In a report published in the new issue of the journal Urban Studies, Johns Hopkins University sociologist Meredith Greif found that while homeownership can spark feelings of pride in people of any race, it’s more meaningful for minorities. But, because blacks and Latinos buy more homes in disadvantaged communities and are less likely to be able to move, they ultimately tend to feel dissatisfied with their community—and potentially their purchase.
“Homeownership may be considered a double-edged sword,” Greif said. “For minorities, the highs of homeownership are higher while the lows are lower.”
In a paper called The intersection of homeownership, race and neighborhood context: Implications for neighborhood satisfaction, Greif attempted to determine whether owning a home means different things to blacks, Latinos, and whites and whether owning a home can increase the chance of neighborhood dissatisfaction in disadvantaged communities.
Studying homeowners in Los Angeles County through information gathered in 2001 by the Los Angeles Family and Neighborhood Survey and the 2000 Census, she found that whites had significantly higher rates of homeownership than blacks and Latinos.
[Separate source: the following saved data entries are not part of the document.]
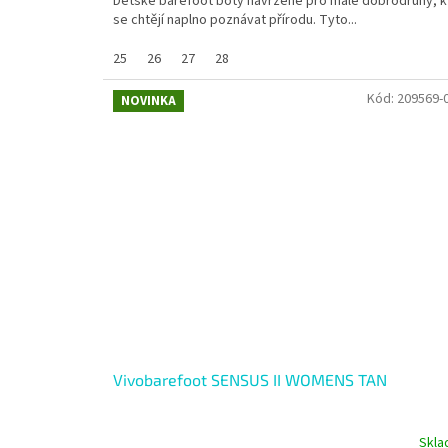
Dětské barefoot boty navržené pro malé dobrodruhy, k
se chtějí naplno poznávat přírodu. Tyto...
25
26
27
28
Kód:
209569-
NOVINKA
Vivobarefoot SENSUS II WOMENS TAN
Skl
Whites were also most likely to live in “desirable” neighborhoods with greater property values, better services, and higher prestige.
However, Greif’s findings suggest that living in these enviable communities may not provoke the same sense of pride and achievement that it does for blacks and Latinos—just as living in disadvantaged communities may not spark the same level of concern.
“Whites have more of an economic buffer,” she said. “There is less at stake for them one way or the other.”
For blacks, owning a home, particularly in a more advantaged community, may evoke feelings of conquering the odds. The feelings are similar among Latinos, many of whom are immigrants looking to assimilate socially and economically.
Black and Latino homeowners, however, are significantly less likely to be able to buy homes in the neighborhoods that would elicit those feelings.
In 2002, the median net worth of white households was 15 times that of black households and 10 times that of Latino households, meaning blacks and Latinos put considerably more of their net worth into buying a home. So when minorities were faced with signs of neighborhood deterioration—graffiti, litter, abandoned buildings—they were much more anxious about the threat to their most vital asset.
Overall, Greif found all homeowners are more attuned to their communities than renters—in both good and bad ways. It can foster stronger neighborhood satisfaction in advantaged communities but undermine it in less advantaged ones.
“These findings speak to the ongoing dialogue surrounding the benefits of homeownership—and for whom,” Greif said.